Scheduling is the process of arranging, controlling and optimizing work and workloads in
a production process. Companies use backward and forward scheduling to allocate plant and
machinery resources, plan human resources, plan production processes and purchase materials.
Forward scheduling is planning the tasks from the date resources become available to
determine the shipping date or the due date. Backward scheduling is planning the tasks from the
due date or required-by date to determine the start date and/or any changes in capacity
required.
The benefits of scheduling include:

• Process change-over reduction


• Inventory reduction, leveling
• Reduced scheduling effort
• Increased production efficiency
• Labor load leveling
• Accurate delivery date quotes
• Real time information

• Example:

According to the case study, in NMUK, the machinery is scheduled to work at a given level
although when demand requires it; there is flexibility in regard to both the machinery and the
workforce. This enables them to organize their workflow and be aware of the upcoming projects
or tasks.

• Quality of the Product

The common element of the business definitions is that the quality of a product or service refers
to the perception of the degree to which the product or service meets the customer's
expectations. Quality has no specific meaning unless related to a specific function and/or object.

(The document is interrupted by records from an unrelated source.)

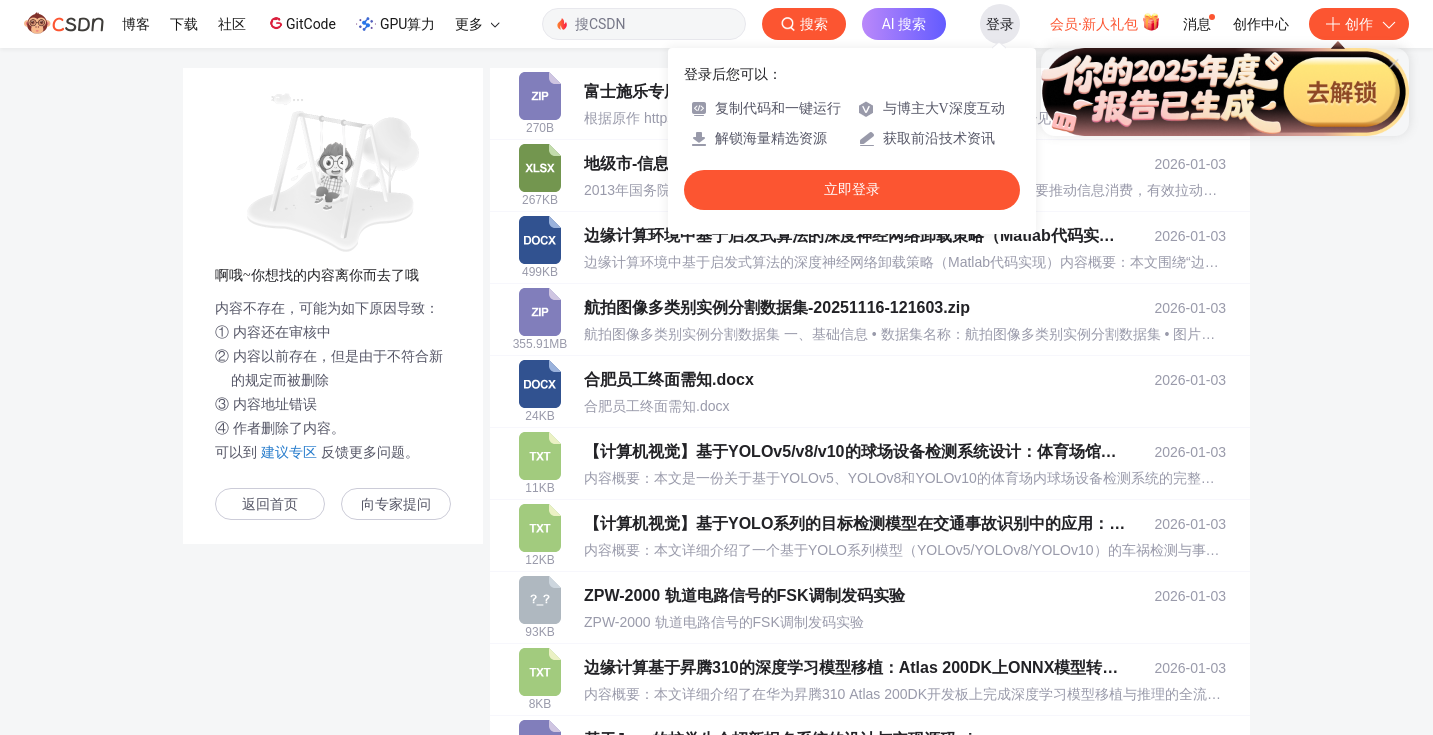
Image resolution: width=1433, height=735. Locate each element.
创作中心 (1261, 24)
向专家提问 (396, 504)
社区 (232, 24)
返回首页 (270, 504)
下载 (184, 24)
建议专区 (289, 452)
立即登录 (852, 189)
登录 (1000, 24)
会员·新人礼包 (1105, 22)
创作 (1359, 24)
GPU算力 (395, 24)
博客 (136, 24)
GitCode (301, 23)
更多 (477, 24)
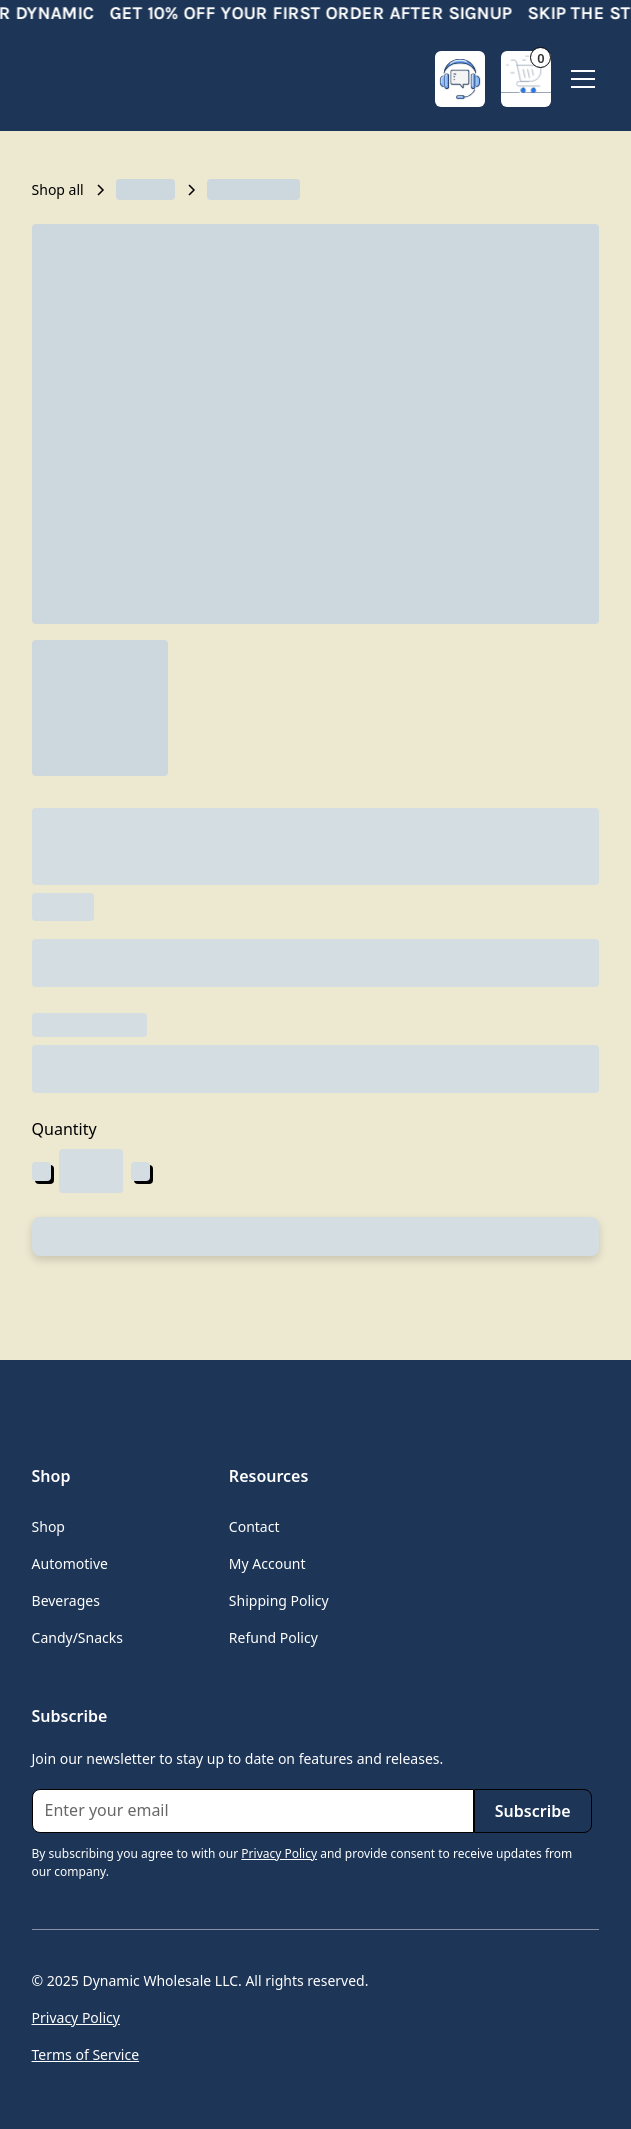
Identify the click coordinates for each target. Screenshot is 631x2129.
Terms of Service (86, 2054)
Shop (48, 1526)
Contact (254, 1526)
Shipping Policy (279, 1600)
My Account (267, 1563)
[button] (526, 79)
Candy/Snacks (77, 1637)
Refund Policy (273, 1637)
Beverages (66, 1600)
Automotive (70, 1563)
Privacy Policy (76, 2017)
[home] (112, 79)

The quality of the product is interlinked to the customer’s feedback and support. This is because
when a customer or a client complains about the product of a company, the company can
respond to the customer by making their product up to the mark, improving their product quality.
However, this is not the case for each and every company because few companies don’t listen to
their customers resulting in a low-quality product. This leads to decrement in sales which can
affect the overall profit to loss ratio.

Quality products help to maintain customer satisfaction and loyalty and reduce the risk and cost
of replacing faulty goods. Companies can build a reputation for quality by gaining accreditation
with a recognized quality standard.

• Example
We saw from the case study that Nissan Motors acquired Total Quality Management (TQM)
process which depends on the customer feedback. It is a customer-oriented method to improve
the quality of the products.
• Choosing an appropriate strategy

There should be a path on which a company’s employees can tread on. The path should
be decided on the factors mentioned above. Choosing a particular strategy provides that path
which consists of company’s goals, interests, and vision. Treading on the particular path can help
a company to flourish and yield successful results. On the other hand, if a company is unable to
follow a strategy, it may not be able to achieve its goals and visions and end up getting misfired.